Have you ever been in that stage of a relationship where you’re so comfortable in front of your partner, that you do and say the grossest things, but they still (pretend) to love you for it and even do gross things that you start to (pretend) to love about them? Well then this list is for you, my grubby, loved up friend…
You Keep Farting In Front Of Each Other
A relationship reaches a certain comfort point where formerly off-putting things, like farting and eating Marmite from the jar with your fingers, become par for the course. You stop holding in the gaseous effluent of last night’s chilli con carne until you go to the toilet, and instead loudly pump shit-gas right there in front of your other half. When it reaches the point where you can tell what the other person had for lunch by arse-gas scent alone then you know you’ve definitely reached the comfort zone.
You Pick Each Others’ Noses
We’ve all been there, you’re sat on the couch, watching whatever TV series you’re both hoping will alleviate the need to talk to each other, when you feel a bugger clinging like a limpet to the side of your nostril. Where before you’d sneakily turn your face away, have a root around and then surreptitiously wipe the snot on the side of the sofa, now, because you’re so damn comfortable with your other half, you just point to the snot and let your other half scoop the crusty yet soft congealed mess out of your nose and pop into their mouth. Marital bliss…

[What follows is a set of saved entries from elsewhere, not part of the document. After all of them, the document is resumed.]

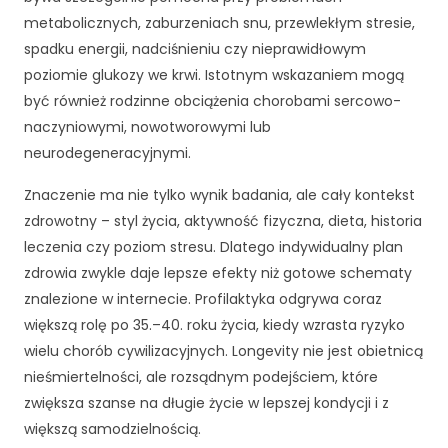
cj
metabolicznych, zaburzeniach snu, przewlekłym stresie,
o
spadku energii, nadciśnieniu czy nieprawidłowym
n
poziomie glukozy we krwi. Istotnym wskazaniem mogą
al
n
być również rodzinne obciążenia chorobami sercowo-
o
naczyniowymi, nowotworowymi lub
ś
neurodegeneracyjnymi.
ć
i
Znaczenie ma nie tylko wynik badania, ale cały kontekst
st
zdrowotny – styl życia, aktywność fizyczna, dieta, historia
ru
kt
leczenia czy poziom stresu. Dlatego indywidualny plan
ur
zdrowia zwykle daje lepsze efekty niż gotowe schematy
ę
znalezione w internecie. Profilaktyka odgrywa coraz
st
większą rolę po 35.–40. roku życia, kiedy wzrasta ryzyko
r
wielu chorób cywilizacyjnych. Longevity nie jest obietnicą
o
n
nieśmiertelności, ale rozsądnym podejściem, które
y
zwiększa szanse na długie życie w lepszej kondycji i z
in
większą samodzielnością.
te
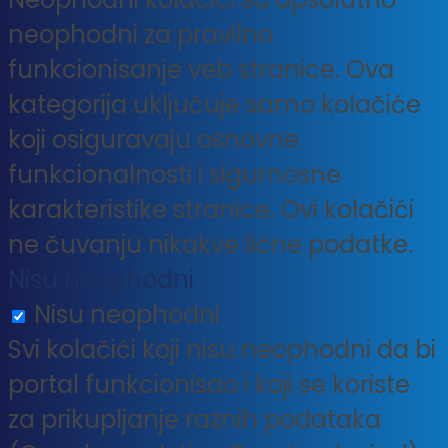
neophodni za pravilno
funkcionisanje veb stranice. Ova
kategorija uključuje samo kolačiće
koji osiguravaju osnovne
funkcionalnosti i sigurnosne
karakteristike stranice. Ovi kolačići
ne čuvanju nikakve lične podatke.
Nisu neophodni
Nisu neophodni
Svi kolačići koji nisu neophodni da bi
portal funkcionisao i koji se koriste
za prikupljanje raznih podataka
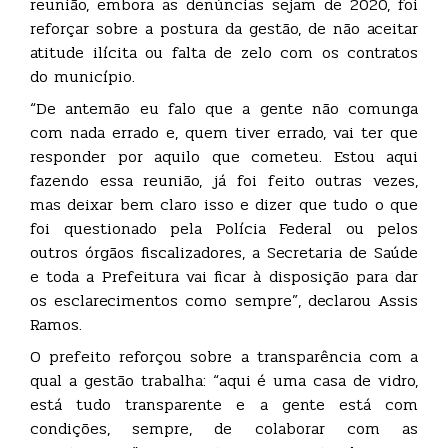
reunião, embora as denúncias sejam de 2020, foi
reforçar sobre a postura da gestão, de não aceitar
atitude ilícita ou falta de zelo com os contratos
do município.
“De antemão eu falo que a gente não comunga
com nada errado e, quem tiver errado, vai ter que
responder por aquilo que cometeu. Estou aqui
fazendo essa reunião, já foi feito outras vezes,
mas deixar bem claro isso e dizer que tudo o que
foi questionado pela Polícia Federal ou pelos
outros órgãos fiscalizadores, a Secretaria de Saúde
e toda a Prefeitura vai ficar à disposição para dar
os esclarecimentos como sempre”, declarou Assis
Ramos.
O prefeito reforçou sobre a transparência com a
qual a gestão trabalha: “aqui é uma casa de vidro,
está tudo transparente e a gente está com
condições, sempre, de colaborar com as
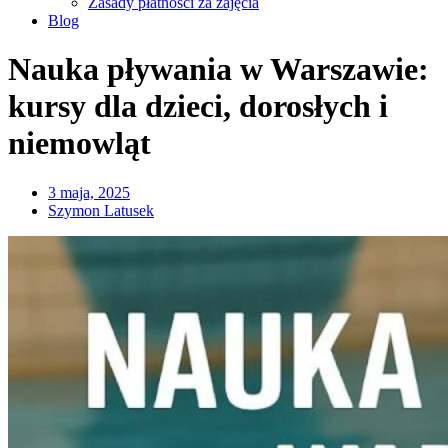
Zasady płatności za zajęcia
Blog
Nauka pływania w Warszawie:
kursy dla dzieci, dorosłych i
niemowląt
3 maja, 2025
Szymon Latusek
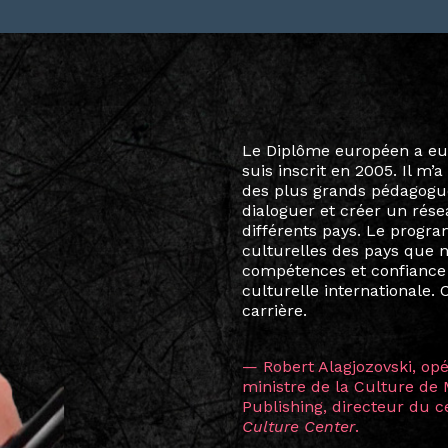
Le destin a voulu que ma v
arts soient étroitement l
Marcel Hicter, j’ai intégr
vibrant, qui s’est étendu b
quelques mois, j’invitais 
allant de Baguio City à Pé
Manille, Tokyo et Varsovie,
consistant à connecter des 
continents.
L’une des rencontres les 
consœur
Hicterienne
Ruthe
la vision ont transformé m
Singapour à Berlin pendan
les amitiés forgées durant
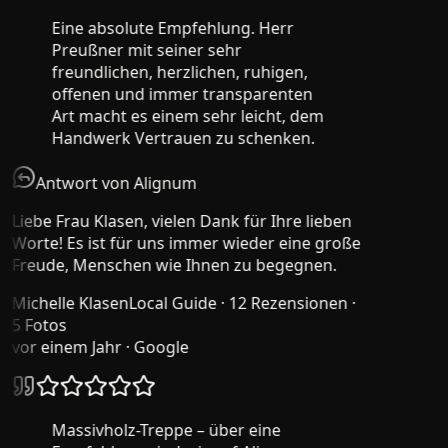
Eine absolute Empfehlung. Herr
Preußner mit seiner sehr
freundlichen, herzlichen, ruhigen,
offenen und immer transparenten
Art macht es einem sehr leicht, dem
Handwerk Vertrauen zu schenken.
Antwort von Alignum
Liebe Frau Klasen, vielen Dank für Ihre lieben
Worte! Es ist für uns immer wieder eine große
Freude, Menschen wie Ihnen zu begegnen.
Michelle Klasen
Local Guide · 12 Rezensionen ·
5 Fotos
vor einem Jahr
· Google
Massivholz-Treppe – über eine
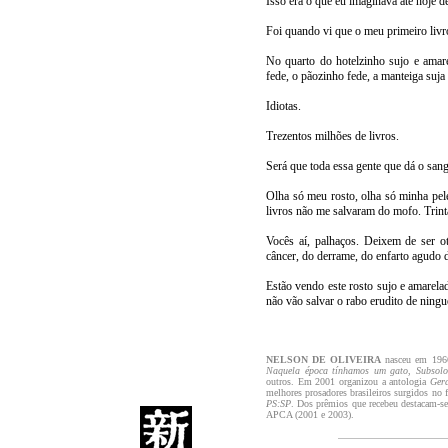
Isso era o que eu imaginava até hoje 
Foi quando vi que o meu primeiro livr
No quarto do hotelzinho sujo e amare
fede, o pãozinho fede, a manteiga suja
Idiotas.
Trezentos milhões de livros.
Será que toda essa gente que dá o san
Olha só meu rosto, olha só minha pele
livros não me salvaram do mofo. Trint
Vocês aí, palhaços. Deixem de ser o
câncer, do derrame, do enfarto agudo d
Estão vendo este rosto sujo e amarela
não vão salvar o rabo erudito de ning
NELSON DE OLIVEIRA
nasceu em 1966,
Naquela época tínhamos um gato
,
Subsolo
outros. Em 2001 organizou a antologia
Ger
melhores prosadores brasileiros surgidos no
PS:SP
. Dos prêmios que recebeu destacam-se
APCA (2001 e 2003).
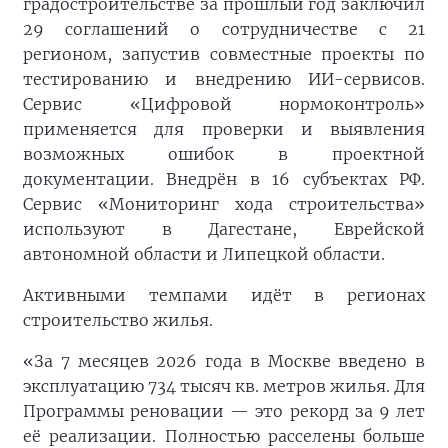
градостроительстве за прошлый год заключил
29 соглашений о сотрудничестве с 21
регионом, запустив совместные проекты по
тестированию и внедрению ИИ-сервисов.
Сервис «Цифровой нормоконтроль»
применяется для проверки и выявления
возможных ошибок в проектной
документации. Внедрён в 16 субъектах РФ.
Сервис «Мониторинг хода строительства»
используют в Дагестане, Еврейской
автономной области и Липецкой области.
Активными темпами идёт в регионах
строительство жилья.
«За 7 месяцев 2026 года в Москве введено в
эксплуатацию 734 тысяч кв. метров жилья. Для
Программы реновации — это рекорд за 9 лет
её реализации. Полностью расселены больше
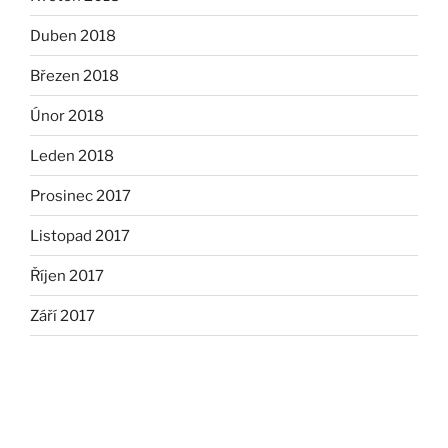
Duben 2018
Březen 2018
Únor 2018
Leden 2018
Prosinec 2017
Listopad 2017
Říjen 2017
Září 2017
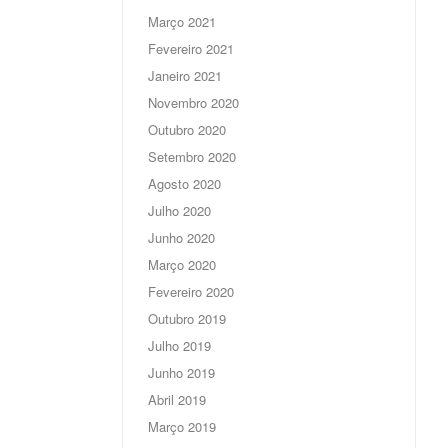
Março 2021
Fevereiro 2021
Janeiro 2021
Novembro 2020
Outubro 2020
Setembro 2020
Agosto 2020
Julho 2020
Junho 2020
Março 2020
Fevereiro 2020
Outubro 2019
Julho 2019
Junho 2019
Abril 2019
Março 2019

You Develop A Scruffy Bush
Hot date eh? Better shave those nether regions. But hang on, you’re at that comfortable stage in your relationship where formerly adhered to grooming routines are abandoned in favour of cultivating some positively Amazonian pubic topiary that even soft-hearted scissorhanded recluse Edward Scissorhands would be proud of. So what if they get pubes in their teeth? They love you so it’s fine!
Periods Are Used As Conversational Opening Gambits
When you hit that comfortable spot in a relationship no topic is off limits. Be it a sexual quirk about Robbie Savage’s golden hair, how some dogs/ponies/cartoon characters are sexier than others, or how your parents never really loved you after you accidentally taped over their wedding video, you can now talk about anything. Even periods! When your girlfriend regales you with an hilarious anecdote involving white jeans, a damp patch and a packed bus, you’ll just throw your head back and laugh along with her, knowing that you guys are a super comfortable couple.

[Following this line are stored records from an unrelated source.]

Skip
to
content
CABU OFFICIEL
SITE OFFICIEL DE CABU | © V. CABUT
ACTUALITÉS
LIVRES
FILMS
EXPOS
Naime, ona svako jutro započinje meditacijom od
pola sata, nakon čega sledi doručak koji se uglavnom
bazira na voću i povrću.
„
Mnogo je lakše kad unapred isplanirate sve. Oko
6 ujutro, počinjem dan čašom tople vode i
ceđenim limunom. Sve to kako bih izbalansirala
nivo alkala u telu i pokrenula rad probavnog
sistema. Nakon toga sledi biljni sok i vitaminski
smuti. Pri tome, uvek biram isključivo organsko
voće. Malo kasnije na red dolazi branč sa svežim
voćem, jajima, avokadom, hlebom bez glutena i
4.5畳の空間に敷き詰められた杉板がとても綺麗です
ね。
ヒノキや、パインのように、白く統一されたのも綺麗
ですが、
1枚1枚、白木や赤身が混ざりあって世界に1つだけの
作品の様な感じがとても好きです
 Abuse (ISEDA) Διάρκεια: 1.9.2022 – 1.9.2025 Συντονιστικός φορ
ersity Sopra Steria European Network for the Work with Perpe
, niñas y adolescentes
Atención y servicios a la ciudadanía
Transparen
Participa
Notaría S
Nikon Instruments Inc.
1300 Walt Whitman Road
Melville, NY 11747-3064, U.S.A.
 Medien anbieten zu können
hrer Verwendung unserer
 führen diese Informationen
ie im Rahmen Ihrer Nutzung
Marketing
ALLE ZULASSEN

You Plan Bank Robbing Murder Sprees Together
Remember that first year of your relationship, when you were both so keen to impress each other that you didn’t even talk about how you routinely fantasise about killing people in high-stakes bank jobs before both being killed in a massive shootout leaving 35 people dead including women, children and a small poodle? When you hit that comfortable patch it’s reassuring to know that you can share and enjoy each other’s quirky little pastimes such as mass murder.

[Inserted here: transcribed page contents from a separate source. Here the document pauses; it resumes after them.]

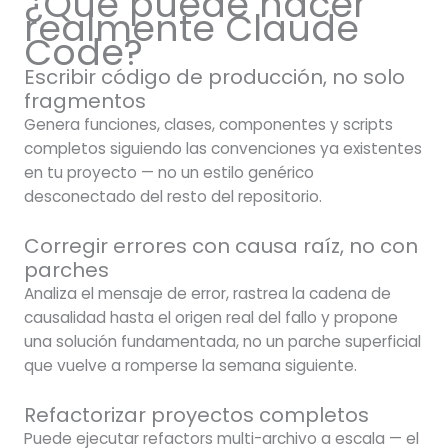
¿Qué puede hacer
realmente Claude
Code?
Escribir código de producción, no solo
fragmentos
Genera funciones, clases, componentes y scripts
completos siguiendo las convenciones ya existentes
en tu proyecto — no un estilo genérico
desconectado del resto del repositorio.
Corregir errores con causa raíz, no con
parches
Analiza el mensaje de error, rastrea la cadena de
causalidad hasta el origen real del fallo y propone
una solución fundamentada, no un parche superficial
que vuelve a romperse la semana siguiente.
Refactorizar proyectos completos
Puede ejecutar refactors multi-archivo a escala — el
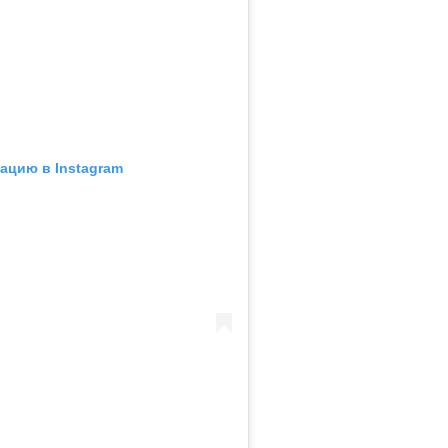
ацию в Instagram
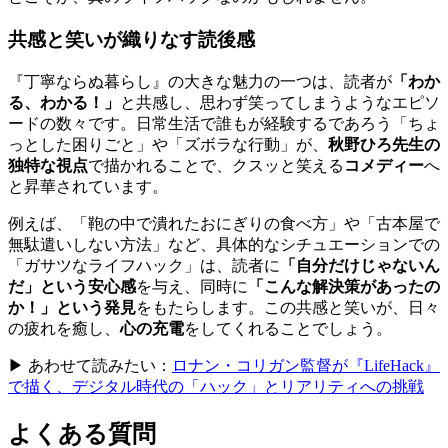
共感と笑いが織りなす読後感
『丁寧ならぬ暮らし』の大きな魅力の一つは、読者が
「わか
る、わかる！」
と共感し、思わず笑ってしまうようなエピソ
ードの数々です。日常生活で誰もが経験するであろう「ちょ
っとした困りごと」や「ズボラな行動」が、
秋野ひろ先生の
独特な視点
で描かれることで、クスッと笑える
コメディー
へ
と昇華されています。
例えば、「鞄の中で潰れたおにぎりの食べ方」や「古本屋で
無駄遣いしない方法」など、具体的なシチュエーションでの
「ガサツなライフハック」は、読者に
「自分だけじゃないん
だ」という安心感
を与え、同時に
「こんな解決策があったの
か！」という発見
をもたらします。この共感と笑いが、日々
の疲れを癒し、
心の充電
をしてくれることでしょう。
▶ あわせて読みたい：
ロナン・コリガン監督が『LifeHack』
で描く、デジタル時代の「ハック」とリアリティへの挑戦
よくある質問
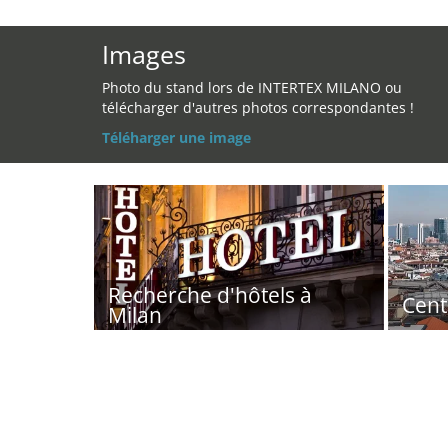
Images
Photo du stand lors de INTERTEX MILANO ou
télécharger d'autres photos correspondantes !
Téléharger une image
Recherche d'hôtels à
Cent
Milan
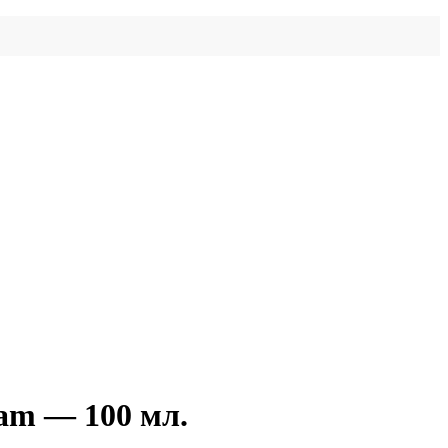
eam — 100 мл.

You Gain 4 Stone Because All You Do Is Watch Boxset After Boxset While Chain-Eating Blocks Of Cheese Before Having Perfunctory Exercise Sex Once A Week
After a certain amount of time with the person you love you’ll notice that you start to care less about your appearance and enjoy basically sitting around eating Wotsits and drinking cider every night causing you both to gain, what could medically be referred to as, ‘a stupid amount of gross weight’. So sure you’ll develop diabetes and look disgusting, you’re in love with another couch whale and that’s all that matters!
They Start To Enjoy Your Constant Bedwetting
Remember when you’re other half used to get so weirded out because you leaked hot piss all over your shared bed every night? Well that was while you were still in the getting to know each other, don’t-piss-on-their-sleeping-face phase of the relationship. Now that you’re comfortable they’ll start to enjoy how warm it feels against their back and even be weirded out when they wake up dry and not stinking of stale piss.